I saw an exhibit of Georgia O’Keeffe’s work at the Art Gallery of Ontario this summer. I was familiar with her large paintings of flowers but this was the first time I learned about her early life and her work in New York and in New Mexico where she lived for most of her adult life. The exhibit included photographs by Ansel Adams, Paul Strand and Alfred Stieglitz. She was in a relationship with Stieglitz and many of his photographs are nudes. There was also a documentary about O’Keeffe. It was very interesting and disheartening to see her disappointment in not being taken seriously as an artist in light of the nude photographs Stieglitz took of her. Critics persisted in looking for sexual innuendo in her paintings rather than seeing them as she intended – reflections of what she saw in nature. They do say that art is in the eye of the beholder and people will look for what they want to see.

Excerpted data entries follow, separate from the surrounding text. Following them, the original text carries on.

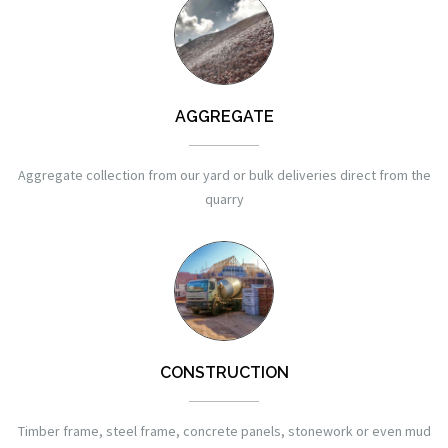
AGGREGATE
Aggregate collection from our yard or bulk deliveries direct from the
quarry
CONSTRUCTION
Timber frame, steel frame, concrete panels, stonework or even mud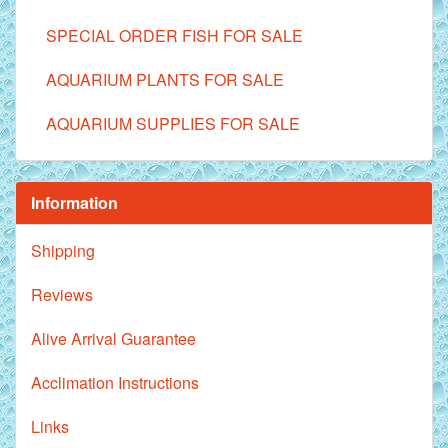
SPECIAL ORDER FISH FOR SALE
AQUARIUM PLANTS FOR SALE
AQUARIUM SUPPLIES FOR SALE
Information
Shipping
Reviews
Alive Arrival Guarantee
Acclimation Instructions
Links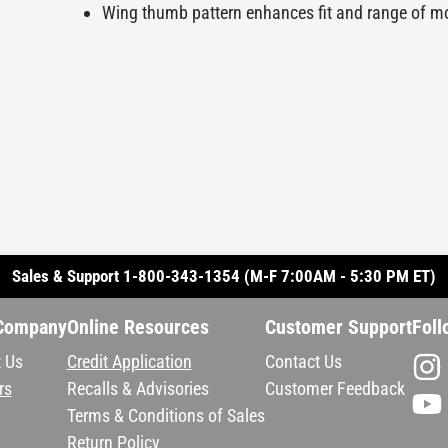
Wing thumb pattern enhances fit and range of m
Sales & Support 1-800-343-1354 (M-F 7:00AM - 5:30 PM ET)
Company
Online Resources
Customer Support
Foll
 Us
Credit Application
Contact Us
rs
Recalls & Advisories
Customer Feedback
Terms & Conditions of Sales
Return Policy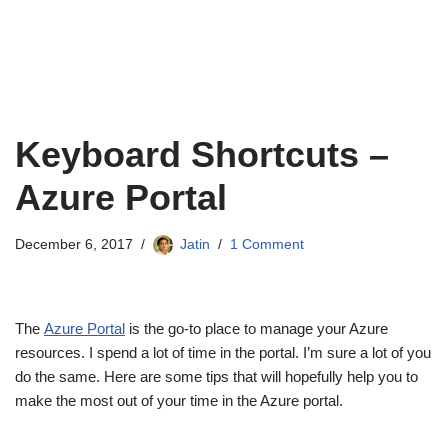
Keyboard Shortcuts –
Azure Portal
December 6, 2017
Jatin
1 Comment
The
Azure Portal
is the go-to place to manage your Azure
resources. I spend a lot of time in the portal. I’m sure a lot of you
do the same. Here are some tips that will hopefully help you to
make the most out of your time in the Azure portal.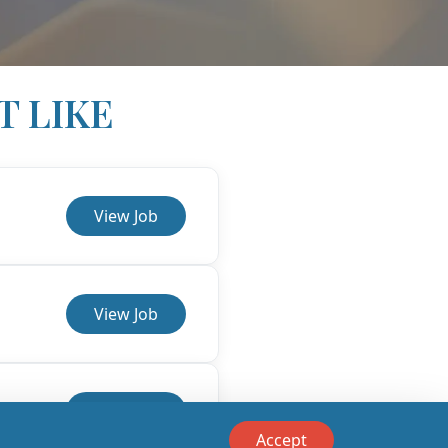
T LIKE
View Job
View Job
View Job
Accept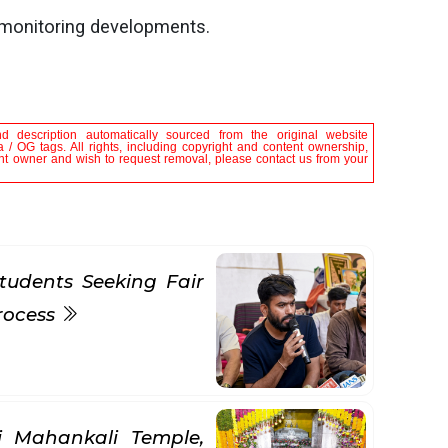
 monitoring developments.
nd description automatically sourced from the original website
 / OG tags. All rights, including copyright and content ownership,
tent owner and wish to request removal, please contact us from your
tudents Seeking Fair
rocess
ni Mahankali Temple,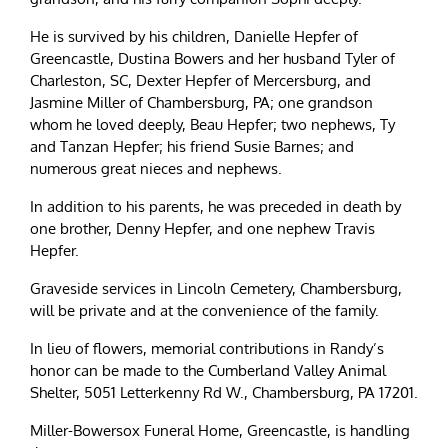
He is survived by his children, Danielle Hepfer of
Greencastle, Dustina Bowers and her husband Tyler of
Charleston, SC, Dexter Hepfer of Mercersburg, and
Jasmine Miller of Chambersburg, PA; one grandson
whom he loved deeply, Beau Hepfer; two nephews, Ty
and Tanzan Hepfer; his friend Susie Barnes; and
numerous great nieces and nephews.
In addition to his parents, he was preceded in death by
one brother, Denny Hepfer, and one nephew Travis
Hepfer.
Graveside services in Lincoln Cemetery, Chambersburg,
will be private and at the convenience of the family.
In lieu of flowers, memorial contributions in Randy’s
honor can be made to the Cumberland Valley Animal
Shelter, 5051 Letterkenny Rd W., Chambersburg, PA 17201.
Miller-Bowersox Funeral Home, Greencastle, is handling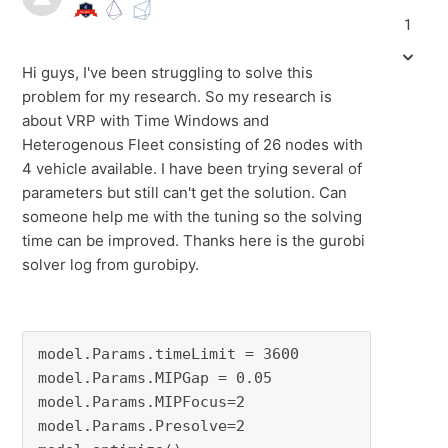
1
Hi guys, I've been struggling to solve this
problem for my research. So my research is
about VRP with Time Windows and
Heterogenous Fleet consisting of 26 nodes with
4 vehicle available. I have been trying several of
parameters but still can't get the solution. Can
someone help me with the tuning so the solving
time can be improved. Thanks here is the gurobi
solver log from gurobipy.
model.Params.timeLimit = 3600

model.Params.MIPGap = 0.05

model.Params.MIPFocus=2

model.Params.Presolve=2
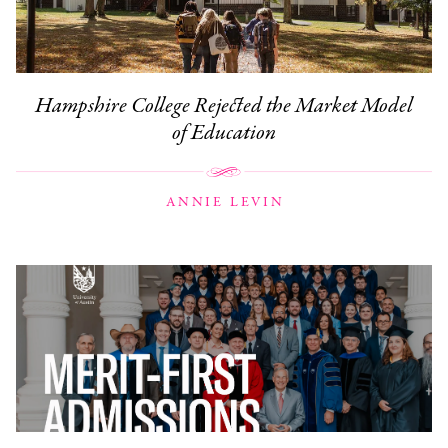
Hampshire College Rejected the Market Model
of Education
ANNIE LEVIN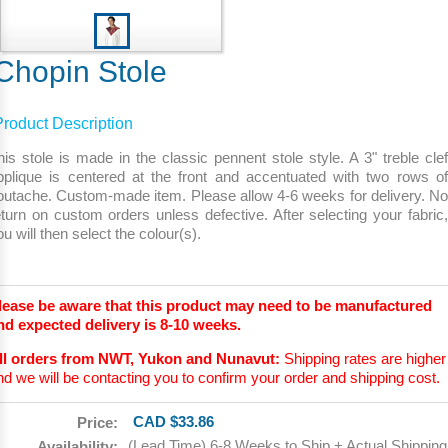
Chopin Stole
Product Description
his stole is made in the classic pennent stole style. A 3" treble clef
pplique is centered at the front and accentuated with two rows of
outache. Custom-made item. Please allow 4-6 weeks for delivery. No
eturn on custom orders unless defective. After selecting your fabric,
ou will then select the colour(s).
lease be aware that this product may need to be manufactured
nd expected delivery is 8-10 weeks.
ll orders from NWT, Yukon and Nunavut:
Shipping rates are higher
nd we will be contacting you to confirm your order and shipping cost.
CAD $33.86
Price:
(Lead Time) 6-8 Weeks to Ship + Actual Shipping
Availability:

The desert scenes of New Mexico include many animal skulls as well as adobe buildings. My favourites were the colourful modern depictions of water such as stormy weather in “Nature Forms – Gaspé” after her visit to Canada in 1932.
Unfortunately, O’Keeffe’s exhibit is no longer at the AGO in Toronto. However, if you are in Salem Massachusetts in the US, you can see an exhibit of her work at the Peabody Essex Museum from December 16, 2017 to April 1, 2018.